Land allocation in 2021, forced evictions in 2019
The Council of Ministers approved allocation of 106,000 acres (42,897 hectares) of land in the area surrounding Baghdad Intl. Airport to the NIC to oversee construction of the ‘Al-Rafael’ city project on 15th June 2021, envisaging a new administrative capital similar to counterparts in some neighbouring countries. NIC Chairwoman Suha Daoud Najjar outlined four phases of development, the first providing housing for 300,000 people along with commercial, educational, medical and recreational complexes on 16,000 acres (6,475 hectares).
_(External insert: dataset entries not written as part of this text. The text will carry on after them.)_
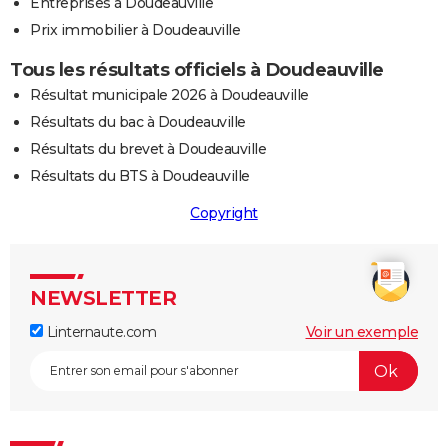
Entreprises à Doudeauville
Prix immobilier à Doudeauville
Tous les résultats officiels à Doudeauville
Résultat municipale 2026 à Doudeauville
Résultats du bac à Doudeauville
Résultats du brevet à Doudeauville
Résultats du BTS à Doudeauville
Copyright
NEWSLETTER
Linternaute.com
Voir un exemple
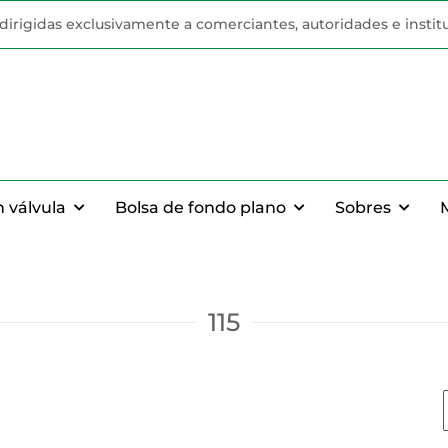
n dirigidas exclusivamente a comerciantes, autoridades e instit
n válvula
Bolsa de fondo plano
Sobres
115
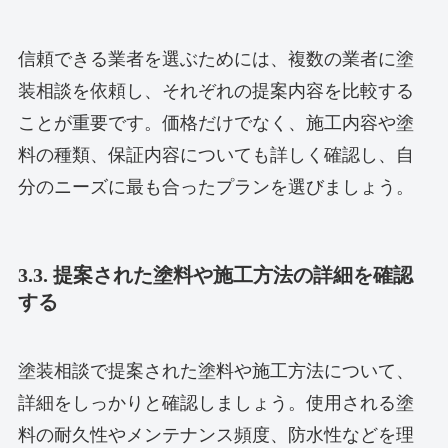
信頼できる業者を選ぶためには、複数の業者に塗
装相談を依頼し、それぞれの提案内容を比較する
ことが重要です。価格だけでなく、施工内容や塗
料の種類、保証内容についても詳しく確認し、自
分のニーズに最も合ったプランを選びましょう。
3.3. 提案された塗料や施工方法の詳細を確認
する
塗装相談で提案された塗料や施工方法について、
詳細をしっかりと確認しましょう。使用される塗
料の耐久性やメンテナンス頻度、防水性などを理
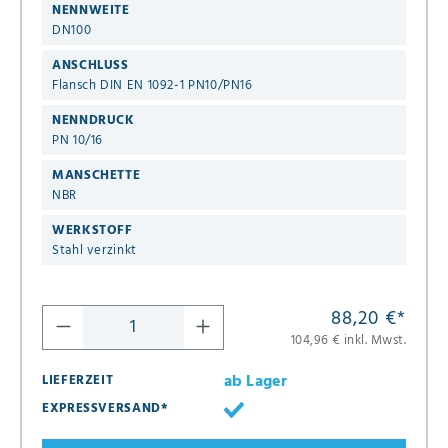
NENNWEITE
DN100
ANSCHLUSS
Flansch DIN EN 1092-1 PN10/PN16
NENNDRUCK
PN 10/16
MANSCHETTE
NBR
WERKSTOFF
Stahl verzinkt
88,20 €
*
104,96 € inkl. Mwst.
ab Lager
LIEFERZEIT
EXPRESSVERSAND*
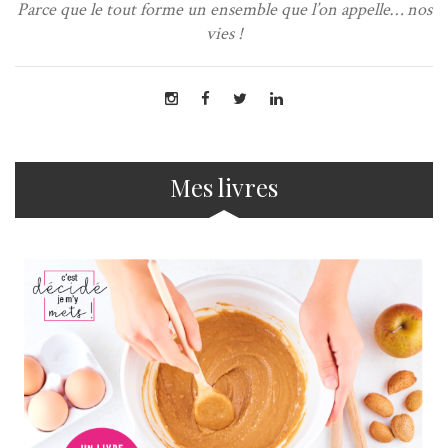
Parce que le tout forme un ensemble que l’on appelle… nos
vies !
Mes livres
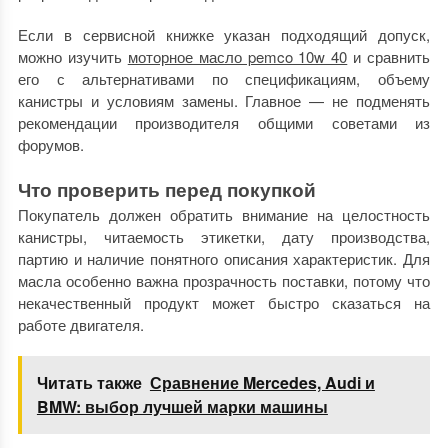
Если в сервисной книжке указан подходящий допуск,
можно изучить
моторное масло pemco 10w 40
и сравнить
его с альтернативами по спецификациям, объему
канистры и условиям замены. Главное — не подменять
рекомендации производителя общими советами из
форумов.
Что проверить перед покупкой
Покупатель должен обратить внимание на целостность
канистры, читаемость этикетки, дату производства,
партию и наличие понятного описания характеристик. Для
масла особенно важна прозрачность поставки, потому что
некачественный продукт может быстро сказаться на
работе двигателя.
Читать также
Сравнение Mercedes, Audi и
BMW: выбор лучшей марки машины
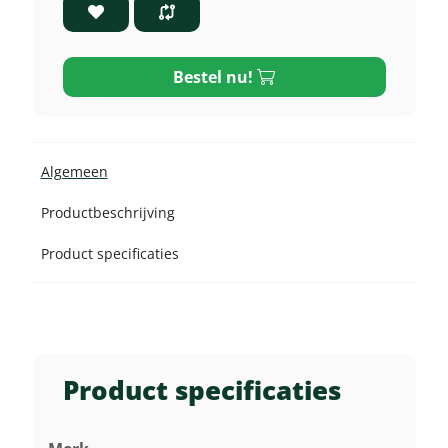
Bestel nu!
Algemeen
Productbeschrijving
Product specificaties
Product specificaties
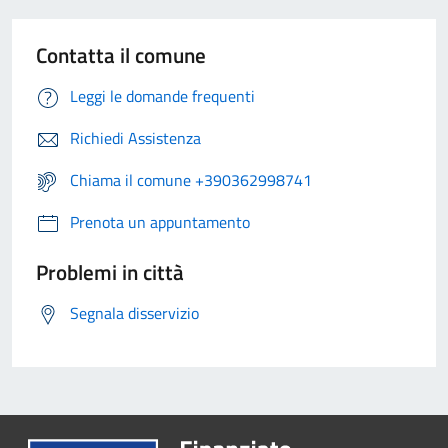
Contatta il comune
Leggi le domande frequenti
Richiedi Assistenza
Chiama il comune +390362998741
Prenota un appuntamento
Problemi in città
Segnala disservizio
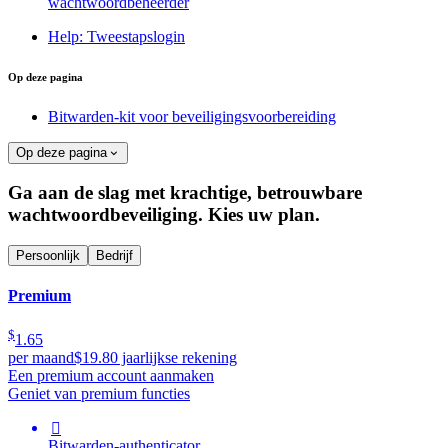
wachtwoordbeheerder
Help: Tweestapslogin
Op deze pagina
Bitwarden-kit voor beveiligingsvoorbereiding
Op deze pagina
Ga aan de slag met krachtige, betrouwbare
wachtwoordbeveiliging. Kies uw plan.
Persoonlijk
Bedrijf
Premium
$
1.65
per maand
$19.80 jaarlijkse rekening
Een premium account aanmaken
Geniet van premium functies

Bitwarden-authenticator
Plans for the second phase included industrial and logistics projects adjacent to the airport and third phase plans were described as ‘environmentally friendly agricultural and food projects’. A fourth phase would be located northwest of the airport in the Abu Ghraib district. Evictions from land surrounding Baghdad Intl. Airport pre-date the 2021 announcement of Al Rafeel city. Euro-Mediterranean Human Rights Monitor condemned the seizure of thousands of acres of land near the airport for UAE-based commercial and real estate investment firm Daico International Holdings and other investment firms, following orders issued by the NIC in May 2018. The report stated that the eviction and forced displacement without compensation violated Article One of the Iraqi Constitution, which safeguards private property and of Article Two which affirms that expropriation is only permitted if it is in the public interest and people are fairly compensated. People affected by the land seizure included a man from eastern Radwaniyah who was told to vacate his 20 acres of land for a businessman said to be close to NIC. Fear of retaliation, in the form of forced displacement or imprisonment, deterred him from taking his grievance to court.